É difícil, portanto, para um homem em particular desvencilhar-se da menoridade que para ele se tornou quase uma natureza [...]. São muito poucos aqueles que conseguiram, pela transformação do próprio espírito, emergir da menoridade [...]. Que, porém, um público se esclareça [aufkläre] a si mesmo é perfeitamente possível; mais do que isso, se lhe for dada a liberdade, é quase inevitável. Pois encontrar-se-ão sempre alguns indivíduos capazes de pensamento próprio [...] que, depois de terem sacudidos de si mesmos o jugo da menoridade, espalharão em redor de si o espírito de uma avaliação racional do próprio valor e da vocação de cada homem em pensar por si mesmo. (Kant, 1987, p.102.)6

Muito embora o pensamento crítico - a faculdade de cada homem pensar por si mesmo - só se realize a partir da atividade de um sujeito singular, sua razão de ser e a condição para seu florescimento são, respectivamente, a comunicabilidade e a pluralidade, como ressalta Arendt em suas Lições sobre a filosofia política de Kant. Ainda que a liberdade de pensamento implique o direito individual à autonomia do juízo, sua plena realização exige a comunicabilidade, ou seja, a submissão do pensamento a um exame livre e aberto em face de uma “comunidade de seres humanos aos quais ele [aquele que pensa autonomamente] se dirige, que o escuta e aos quais ele pode escutar”(Arendt, 1992, p.90).7 Por essa razão, a liberdade de pensamento - e a noção de “crítica” a ela vinculada - implicam o compromisso público para com o exame reiterado das bases sobre as quais são construídas crenças, representações, normas e conhecimentos que caracterizam uma época e seu modo de vida. Sua relevância é, pois, a um só tempo epistemológica e política, pois aponta para a pluralidade como condição da vida pública.

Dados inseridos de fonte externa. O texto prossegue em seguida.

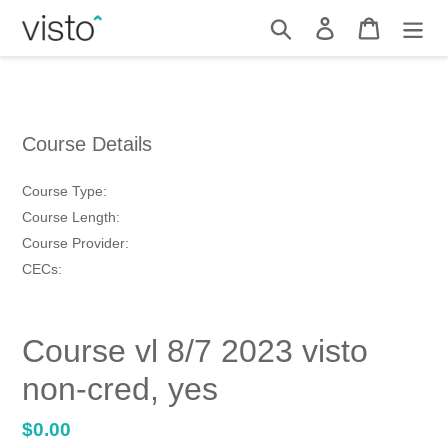
Skip
Search
Log in
Cart
to
content
Course Details
Course Type:
Course Length:
Course Provider:
CECs:
Course vl 8/7 2023 visto
non-cred, yes
Regular
$0.00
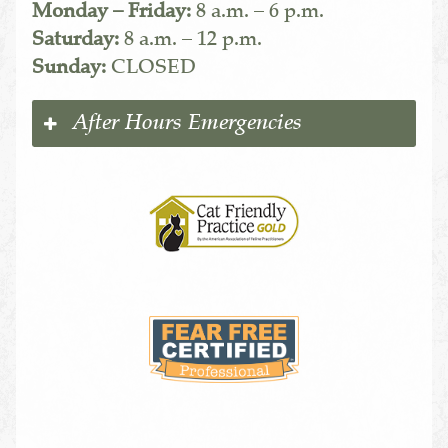
Monday – Friday:
8 a.m. – 6 p.m.
Saturday:
8 a.m. – 12 p.m.
Sunday:
CLOSED
After Hours Emergencies
Learn
More
About
Cat
Friendly
Practices
Learn
More
About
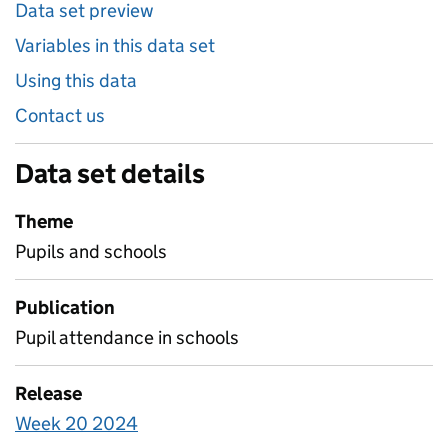
Data set preview
Variables in this data set
Using this data
Contact us
Data set details
Theme
Pupils and schools
Publication
Pupil attendance in schools
Release
Week 20 2024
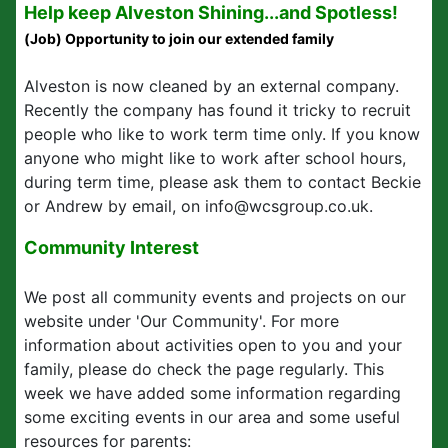
Help keep Alveston Shining...and Spotless!
(Job) Opportunity to join our extended family
Alveston is now cleaned by an external company.
Recently the company has found it tricky to recruit
people who like to work term time only. If you know
anyone who might like to work after school hours,
during term time, please ask them to contact Beckie
or Andrew by email, on info@wcsgroup.co.uk.
Community Interest
We post all community events and projects on our
website under 'Our Community'. For more
information about activities open to you and your
family, please do check the page regularly. This
week we have added some information regarding
some exciting events in our area and some useful
resources for parents:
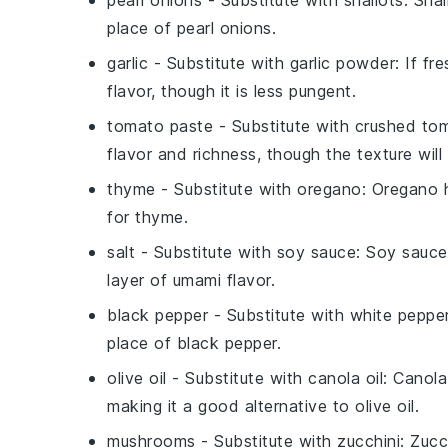
pearl onions
- Substitute with
shallots
: Sha
place of pearl onions.
garlic
- Substitute with
garlic powder
: If fr
flavor, though it is less pungent.
tomato paste
- Substitute with
crushed to
flavor and richness, though the texture will 
thyme
- Substitute with
oregano
: Oregano h
for thyme.
salt
- Substitute with
soy sauce
: Soy sauce
layer of umami flavor.
black pepper
- Substitute with
white peppe
place of black pepper.
olive oil
- Substitute with
canola oil
: Canola
making it a good alternative to olive oil.
mushrooms
- Substitute with
zucchini
: Zucc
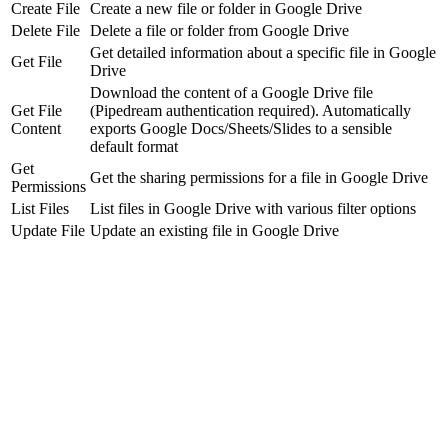
Create File
Create a new file or folder in Google Drive
Delete File
Delete a file or folder from Google Drive
Get detailed information about a specific file in Google
Get File
Drive
Download the content of a Google Drive file
Get File
(Pipedream authentication required). Automatically
Content
exports Google Docs/Sheets/Slides to a sensible
default format
Get
Get the sharing permissions for a file in Google Drive
Permissions
List Files
List files in Google Drive with various filter options
Update File
Update an existing file in Google Drive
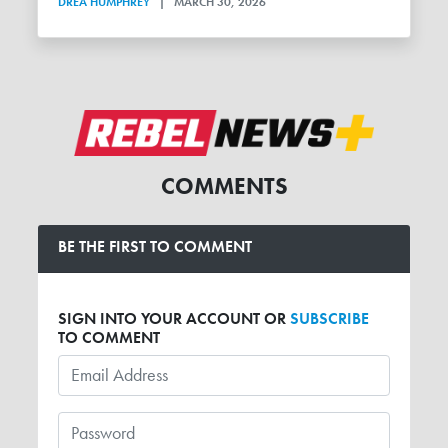
DREA HUMPHREY
|
MARCH 30, 2026
COMMENTS
BE THE FIRST TO COMMENT
SIGN INTO YOUR ACCOUNT OR
SUBSCRIBE
TO COMMENT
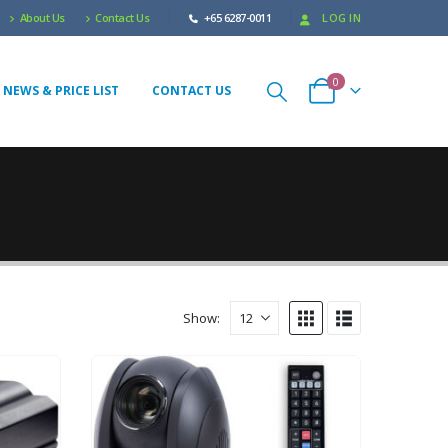
About Us
Contact Us
+65 6287-0011
LOG IN
0
 NEWS & PRICE LIST
CONTACT US
Show:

A leitura arendtiana de Kant (1992) assemelha-se, nesse aspecto, às reflexões que Foucault (1990) tecerá uma década depois, vinculando a noção de “crítica” à forma pela qual o Esclarecimento se relaciona não só com o legado que recebeu do passado, mas com as questões de seu presente e com suas expectativas em relação ao futuro. É, pois, a partir de uma perspectiva que considera a dimensão histórica inerente ao projeto do Esclarecimento que a “crítica” será por ele identificada como uma virtude ética e política que se caracteriza pela disposição para se submeter a um exame contínuo tudo aquilo que, no presente, se afigura como dado, aceito e naturalizado. Uma disposição que se traduz em “uma certa maneira de pensar, [...] uma certa relação com o que existe, com o que se faz, uma certa relação com a sociedade, com a cultura” (Foucault, 1990).8 Em suma, a atitude crítica se revela no embate que o pensamento e o discurso estabelecem constantemente com as artes de governar, o que inclui, evidentemente, as artes pedagógicas enquanto governo dos modos de ser das crianças.

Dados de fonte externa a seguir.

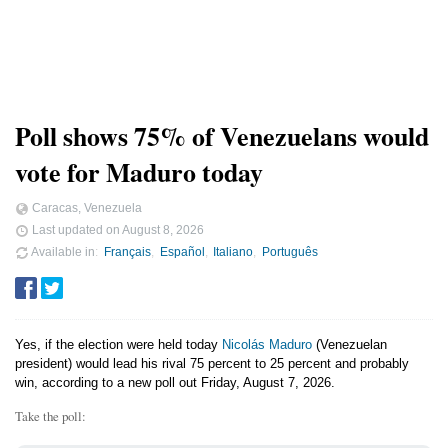
Poll shows 75% of Venezuelans would
vote for Maduro today
Caracas, Venezuela
Last updated on
August 8, 2026
Available in
Français
Español
Italiano
Português
Yes, if the election were held today
Nicolás Maduro
(Venezuelan
president) would lead his rival 75 percent to 25 percent and probably
win, according to a new poll out Friday, August 7, 2026.
Take the poll:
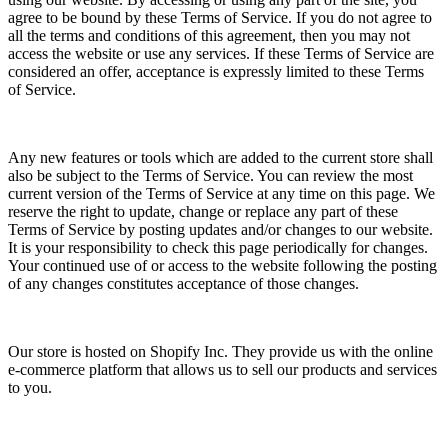
agree to be bound by these Terms of Service. If you do not agree to
all the terms and conditions of this agreement, then you may not
access the website or use any services. If these Terms of Service are
considered an offer, acceptance is expressly limited to these Terms
of Service.
Any new features or tools which are added to the current store shall
also be subject to the Terms of Service. You can review the most
current version of the Terms of Service at any time on this page. We
reserve the right to update, change or replace any part of these
Terms of Service by posting updates and/or changes to our website.
It is your responsibility to check this page periodically for changes.
Your continued use of or access to the website following the posting
of any changes constitutes acceptance of those changes.
Our store is hosted on Shopify Inc. They provide us with the online
e-commerce platform that allows us to sell our products and services
to you.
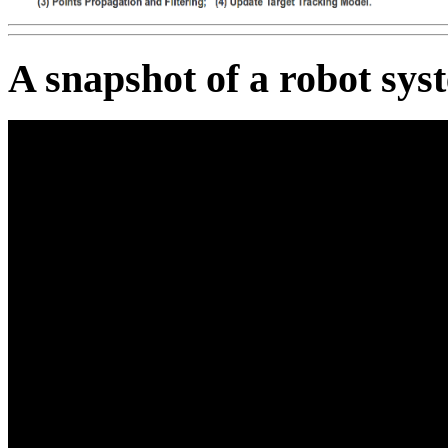
A snapshot of a robot sys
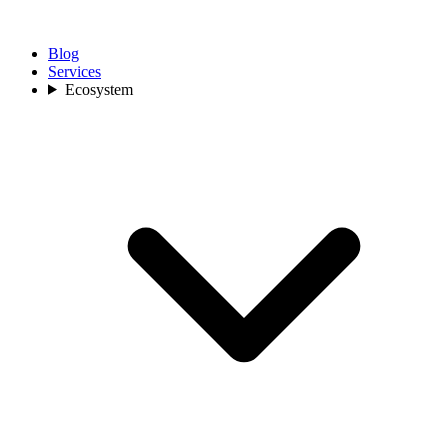
Blog
Services
Ecosystem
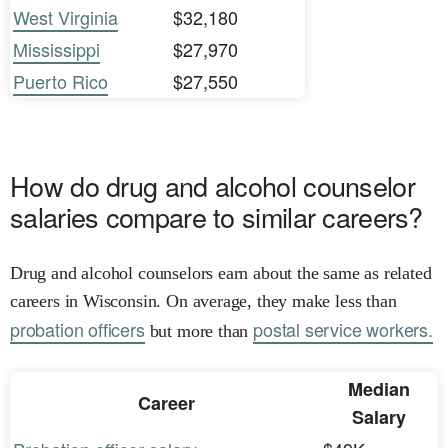
West Virginia
$32,180
Mississippi
$27,970
Puerto Rico
$27,550
How do drug and alcohol counselor
salaries compare to similar careers?
Drug and alcohol counselors earn about the same as related
careers in Wisconsin. On average, they make less than
probation officers
postal service workers.
but more than
Median
Career
Salary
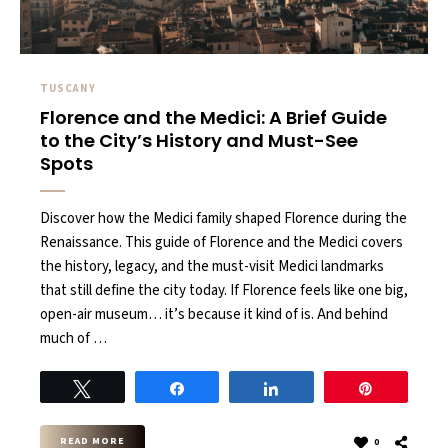
TUSCANY
Florence and the Medici: A Brief Guide
to the City’s History and Must-See
Spots
Discover how the Medici family shaped Florence during the
Renaissance. This guide of Florence and the Medici covers
the history, legacy, and the must-visit Medici landmarks
that still define the city today. If Florence feels like one big,
open-air museum… it’s because it kind of is. And behind
much of …
Tweet
Share
Share
Pin
READ MORE
0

Não se trata - que fique claro - de uma recusa tout court a qualquer forma de governo da conduta. O que a crítica opera é, antes, um exame das alegações e dos dispositivos de governo com o fito de limitá-lo e de nele encontrar a justa medida: “como não ser governado assim, por isso, em nome desses princípios, em vista de tais objetivos e por meios de tais procedimentos...” (1990).9 Assim, a crítica emerge ao se pôr em questão - sob o crivo de um pensamento autônomo - a obediência irrefletida a um discurso que se pretende portador de uma verdade que paire acima da pluralidade dos homens e que, nessa qualidade, pretenda legitimar a arte de governar, nos mais variados domínios da vida social.

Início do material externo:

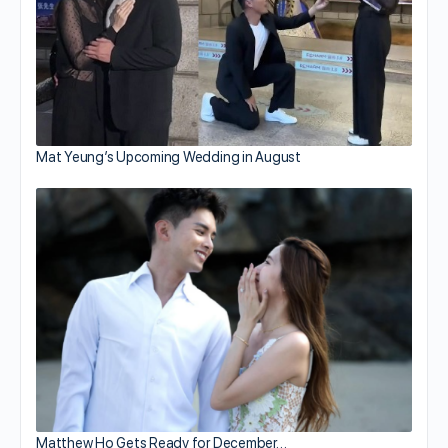
Mat Yeung’s Upcoming Wedding in August
Matthew Ho Gets Ready for December…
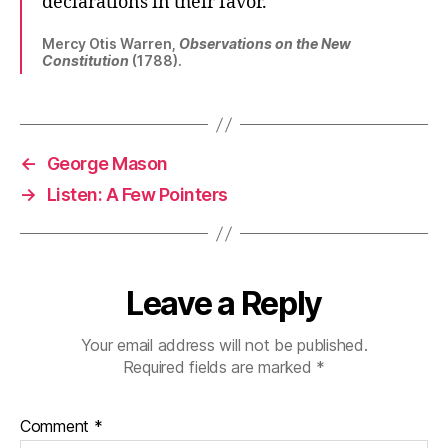
declarations in their favor.
Mercy Otis Warren,
Observations on the New
Constitution
(1788).
←
George Mason
→
Listen: A Few Pointers
Leave a Reply
Your email address will not be published.
Required fields are marked
*
Comment
*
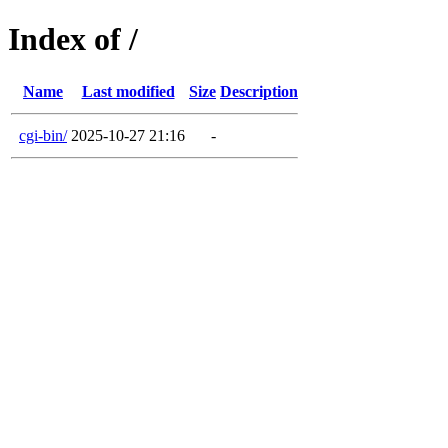
Index of /
Name
Last modified
Size
Description
cgi-bin/
2025-10-27 21:16
-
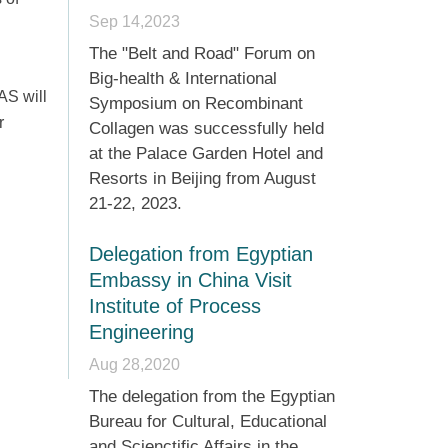
Sep 14,2023
The "Belt and Road" Forum on
Big-health & International
AS will
Symposium on Recombinant
r
Collagen was successfully held
at the Palace Garden Hotel and
Resorts in Beijing from August
21-22, 2023.
Delegation from Egyptian
Embassy in China Visit
Institute of Process
Engineering
Aug 28,2020
The delegation from the Egyptian
Bureau for Cultural, Educational
and Scienctific Affairs in the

É importante notar, contudo, que identificação da atitude crítica como uma herança do Esclarecimento não representa - em nenhum desses dois pensadores, nem no presente exercício reflexivo - uma adesão irrestrita a seus pressupostos epistemológicos ou históricos, como a noção de uma razão universal ou o caráter teleológico do curso da história. Se recorreremos ao Esclarecimento como marco de um certo tipo de atitude crítica, é por nele enxergar, tal como Foucault, o impulso inicial de um projeto “que não cessa de se formar, de se prolongar, de renascer nos confins da filosofia, sempre próximo dela, sempre contra ela, às suas custas, na direção de uma filosofia por vir...”(1990).10

Adotar tal perspectiva implica, pois, pôr em relevo que, a partir do Esclarecimento, a crítica toma a forma de um movimento cultural cuja tarefa nuclear é o desenvolvimento de uma reflexão histórica que examina o passado e vislumbra o futuro como formas de assinalar um sentido para suas operações no interior do presente. E ao assim fazer, funda uma nova tradição de investigações que tem se mostrado diversificada e duradoura. Uma tradição que se atualizará em uma ampla - e muitas vezes conflituosa - gama de tendências filosóficas cujo ponto em comum é a preocupação com questões que se dirigem à elucidação do sentido das experiências do presente; de suas rupturas e continuidades em relação ao passado e de suas expectativas e horizontes em relação ao futuro. Dentre elas, a perspectiva teórica a partir da qual pretendemos levar a cabo este diálogo crítico, que, em termos sintéticos, poderia ser concebida como uma fenomenologia do tempo presente.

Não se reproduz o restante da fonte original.